As other answers have pointed out, it is a bug that

int (*) (int *) = 5;

compiles. A reasonable approximation of this statement that would be expected to have a meaning is:

int (*proc)(int*) = (int (*)(int*))(5);

Now proc is a pointer-to-function that expects the address 5 to be the base address of a function that takes an int* and returns an int.

On some microcontrollers/microprocessors 5 might be a valid code address, and it might be possible to locate such a function there.

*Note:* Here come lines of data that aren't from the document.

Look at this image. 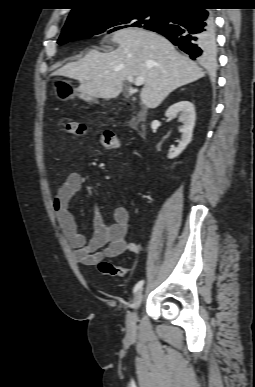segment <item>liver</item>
<instances>
[{"mask_svg": "<svg viewBox=\"0 0 255 387\" xmlns=\"http://www.w3.org/2000/svg\"><path fill=\"white\" fill-rule=\"evenodd\" d=\"M118 44L114 51L90 50L82 59L61 67L56 75L78 80L75 90L93 98H116L128 77H143L142 103L154 109L177 88L204 77L203 70L180 54L162 35L127 28L111 38Z\"/></svg>", "mask_w": 255, "mask_h": 387, "instance_id": "1", "label": "liver"}]
</instances>
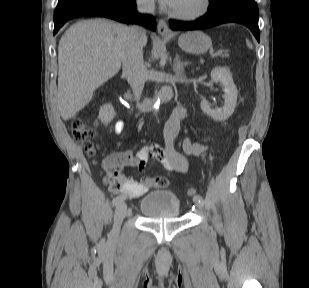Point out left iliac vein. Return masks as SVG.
<instances>
[{
  "instance_id": "1",
  "label": "left iliac vein",
  "mask_w": 309,
  "mask_h": 288,
  "mask_svg": "<svg viewBox=\"0 0 309 288\" xmlns=\"http://www.w3.org/2000/svg\"><path fill=\"white\" fill-rule=\"evenodd\" d=\"M194 202H195L196 206H197L199 209H202V208H203V206H204V201H203V199H202V200H196V201H194Z\"/></svg>"
}]
</instances>
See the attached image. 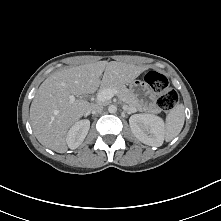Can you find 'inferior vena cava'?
Segmentation results:
<instances>
[{
	"instance_id": "1",
	"label": "inferior vena cava",
	"mask_w": 221,
	"mask_h": 221,
	"mask_svg": "<svg viewBox=\"0 0 221 221\" xmlns=\"http://www.w3.org/2000/svg\"><path fill=\"white\" fill-rule=\"evenodd\" d=\"M103 111V106L101 104H93L91 105L90 111L91 113H100Z\"/></svg>"
}]
</instances>
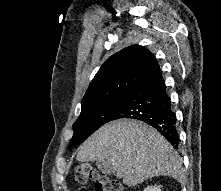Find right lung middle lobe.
Listing matches in <instances>:
<instances>
[{
  "label": "right lung middle lobe",
  "instance_id": "obj_1",
  "mask_svg": "<svg viewBox=\"0 0 221 191\" xmlns=\"http://www.w3.org/2000/svg\"><path fill=\"white\" fill-rule=\"evenodd\" d=\"M123 97L124 95L82 107L80 116L73 124L74 135L69 147L84 142L93 132L109 122Z\"/></svg>",
  "mask_w": 221,
  "mask_h": 191
}]
</instances>
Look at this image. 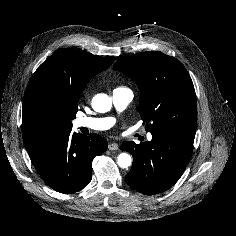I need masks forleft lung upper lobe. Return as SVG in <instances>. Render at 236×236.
<instances>
[{"mask_svg":"<svg viewBox=\"0 0 236 236\" xmlns=\"http://www.w3.org/2000/svg\"><path fill=\"white\" fill-rule=\"evenodd\" d=\"M113 69L134 79L141 90L139 114L148 132L195 135L196 94L180 61L162 52L148 51L120 58Z\"/></svg>","mask_w":236,"mask_h":236,"instance_id":"left-lung-upper-lobe-1","label":"left lung upper lobe"}]
</instances>
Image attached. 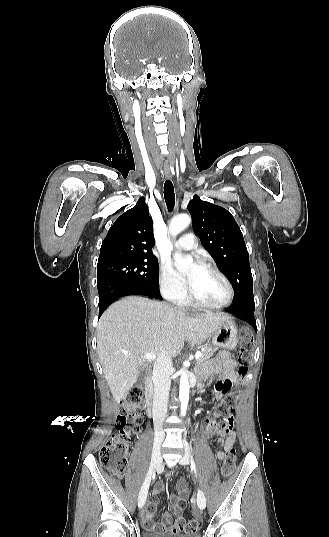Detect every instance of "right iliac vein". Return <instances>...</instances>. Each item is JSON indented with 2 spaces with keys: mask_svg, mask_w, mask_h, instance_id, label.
I'll use <instances>...</instances> for the list:
<instances>
[{
  "mask_svg": "<svg viewBox=\"0 0 329 537\" xmlns=\"http://www.w3.org/2000/svg\"><path fill=\"white\" fill-rule=\"evenodd\" d=\"M161 441H162V439H159L154 444L150 469H149L148 475H147V477H146V479H145V481H144V483H143V485H142V487L140 489L139 495H138V506L140 508H142L144 506V504H145L147 494H148L149 485H150V481H151L152 472H153V470L155 468L159 469V467H160V461H161V458H160V444H161Z\"/></svg>",
  "mask_w": 329,
  "mask_h": 537,
  "instance_id": "1",
  "label": "right iliac vein"
}]
</instances>
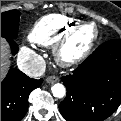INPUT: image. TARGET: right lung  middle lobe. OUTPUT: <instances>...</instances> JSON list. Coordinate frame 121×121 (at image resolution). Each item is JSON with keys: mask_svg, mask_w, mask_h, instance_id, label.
Returning <instances> with one entry per match:
<instances>
[{"mask_svg": "<svg viewBox=\"0 0 121 121\" xmlns=\"http://www.w3.org/2000/svg\"><path fill=\"white\" fill-rule=\"evenodd\" d=\"M20 14L17 10L1 13V37L7 40L17 37Z\"/></svg>", "mask_w": 121, "mask_h": 121, "instance_id": "right-lung-middle-lobe-1", "label": "right lung middle lobe"}]
</instances>
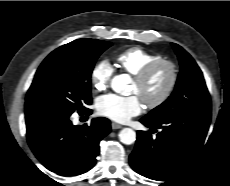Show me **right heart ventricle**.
<instances>
[{
    "label": "right heart ventricle",
    "mask_w": 230,
    "mask_h": 186,
    "mask_svg": "<svg viewBox=\"0 0 230 186\" xmlns=\"http://www.w3.org/2000/svg\"><path fill=\"white\" fill-rule=\"evenodd\" d=\"M161 58V55L144 48L130 47L116 56V64L120 69L134 76L143 68Z\"/></svg>",
    "instance_id": "obj_1"
}]
</instances>
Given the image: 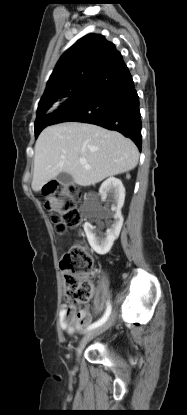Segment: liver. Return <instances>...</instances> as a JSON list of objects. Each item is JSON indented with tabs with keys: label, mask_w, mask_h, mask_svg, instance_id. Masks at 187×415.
Listing matches in <instances>:
<instances>
[{
	"label": "liver",
	"mask_w": 187,
	"mask_h": 415,
	"mask_svg": "<svg viewBox=\"0 0 187 415\" xmlns=\"http://www.w3.org/2000/svg\"><path fill=\"white\" fill-rule=\"evenodd\" d=\"M80 159H85L90 169ZM139 153L129 138L93 124L66 122L45 128L35 144L32 189L38 192L61 172L90 186L134 169Z\"/></svg>",
	"instance_id": "6515ba94"
}]
</instances>
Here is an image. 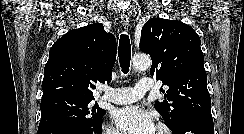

On most general-purpose computers, the first page of memory (addresses 0-1023 for 4K pages) are purposely invalid (unmapped) in order to catch null pointer accesses.

Thus, while behavior depends on the platform, one can reasonably expect a page fault to occur when *proc is invoked (e.g., (*proc)(&v)). Before the time at which *proc is invoked, nothing unusual happens.

Unless you are writing a dynamic linker, you almost certainly shouldn't be numerically calculating addresses and assigning them to pointer-to-function variables.

2
votes
/usr/lib/gcc/x86_64-pc-cygwin/4.9.2/cc1plus.exe -da so.cpp

This command line generates a lot of intermediate files. The first of them, so.cpp.170r.expand, says:

...
int main() ()
{
  int D.2229;
  int _1;

;;   basic block 2, loop depth 0
;;    pred:       ENTRY
  _1 = 0;
;;    succ:       3

;;   basic block 3, loop depth 0
;;    pred:       2
<L0>:
  return _1;
;;    succ:       EXIT

}
...

This still doesn’t answer what happens exactly, but it should be a step in the right direction.